Retry, Dead-Letter, and Poison Message Handling
Learn Java Microservices Communication - Part 071
Retry, dead-letter, poison message, and failure handling for Java event-driven microservices: retry classification, blocking vs non-blocking retries, retry topics, DLQ/parking lot, ordering trade-offs, Spring Kafka patterns, observability, testing, and production runbooks.
Part 071 — Retry, Dead-Letter, and Poison Message Handling
A message consumer will fail.
Not maybe.
It will fail.
It can fail because:
- database is down,
- downstream HTTP/gRPC service is unavailable,
- schema is invalid,
- event type is unsupported,
- authorization fails,
- data violates domain invariant,
- message is duplicated,
- handler has a bug,
- external provider rate-limits,
- partition is rebalanced,
- deserialization fails,
- poison message blocks progress.
The question is not:
How do we avoid all consumer failures?
The question is:
How do we classify failure and move the message through a controlled recovery path?
Retry and DLQ design turns random consumer failure into an observable state machine.
1. Failure Handling Mental Model
Every failure path must answer:
- retry or not?
- retry now or later?
- preserve order or continue?
- commit source offset or not?
- where is failure recorded?
- who is alerted?
- how is it replayed?
- how do we avoid duplicate effects?
2. Failure Taxonomy
Classify failures before designing retry.

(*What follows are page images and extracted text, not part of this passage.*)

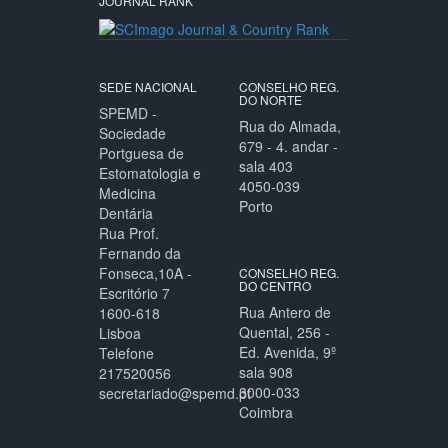
JOURNAL RANK
SEDE NACIONAL
CONSELHO REG.
DO NORTE
SPEMD -
Rua do Almada,
Sociedade
679 - 4. andar -
Portguesa de
sala 403
Estomatologia e
4050-039
Medicina
Porto
Dentária
Rua Prof.
Fernando da
Fonseca,10A -
CONSELHO REG.
DO CENTRO
Escritório 7
Rua Antero de
1600-618
Quental, 256 -
Lisboa
Ed. Avenida, 9º
Telefone
sala 908
217520056
3000-033
secretariado@spemd.pt
Coimbra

| Failure | Retry? | Example |
|---|---|---|
| transient dependency failure | yes | database timeout |
| broker/network temporary issue | yes | connection reset |
| downstream rate limit | yes with backoff | HTTP 429 |
| downstream unavailable | yes with backoff | gRPC UNAVAILABLE |
| optimistic conflict | maybe | aggregate version conflict |
| schema invalid | no automatic retry | missing required field |
| unsupported event version | no until deployment | CaseEscalated.v9 |
| authorization failure | usually no | consumer lacks permission |
| deterministic domain invalid | no | case ID format impossible |
| poison message | no after budget | same record fails repeatedly |
| consumer bug | no until fix; park/DLQ | NullPointerException for specific event |
| duplicate message | no retry; ack/skip | already processed |
A retry policy without classification creates retry storms and stuck partitions.
3. Retry Is Not One Thing
Retry styles:
| Style | Meaning |
|---|---|
| immediate retry | retry in same processing loop |
| blocking retry | consumer waits before retrying same record |
| non-blocking retry | move failed record to retry topic/queue |
| delayed retry | retry after delay |
| exponential backoff | increasing delay |
| retry topic chain | retry-1m, retry-5m, retry-30m |
| parking lot | manual remediation state |
| DLQ | terminal failure channel |
| replay | reprocess after fix |
Each style has trade-offs.
There is no universal best retry.
4. Blocking Retry
Blocking retry keeps message in the current consumer flow.
record fails
consumer waits
consumer tries again
partition does not advance
Pros:
- preserves partition order,
- simple,
- no extra topics,
- useful for short transient failures.
Cons:
- one bad message blocks partition,
- consumer lag grows,
- long sleeps waste consumer capacity,
- poison message stalls everything behind it.
Use blocking retry for:
- short transient failures,
- strict per-partition order,
- low retry delay,
- bounded attempts.
Do not block for minutes on high-throughput partitions unless order truly requires it.
5. Non-Blocking Retry
Non-blocking retry moves failed message elsewhere and commits the original offset.
Pros:
- main consumer continues,
- delayed retry easier,
- poison isolated,
- better throughput.
Cons:
- ordering may break,
- extra topics,
- more operational complexity,
- replay/DLQ tooling needed,
- duplicates possible.
Use non-blocking retry when throughput and availability matter more than strict partition order.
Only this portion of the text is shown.